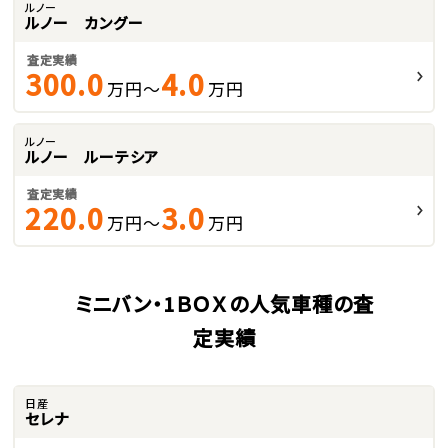
ルノー
ルノー カングー
査定実績
300.0
4.0
万円～
万円
ルノー
ルノー ルーテシア
査定実績
220.0
3.0
万円～
万円
ミニバン・1ＢＯＸの人気車種の査
定実績
日産
セレナ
====================
All of the records above are to be printed exactly, with every picture omitted.

ルノー
ルノー カングー
査定実績
300.0
4.0
万円～
万円
ルノー
ルノー ルーテシア
査定実績
220.0
3.0
万円～
万円
ミニバン・1ＢＯＸの人気車種の査
定実績
日産
セレナ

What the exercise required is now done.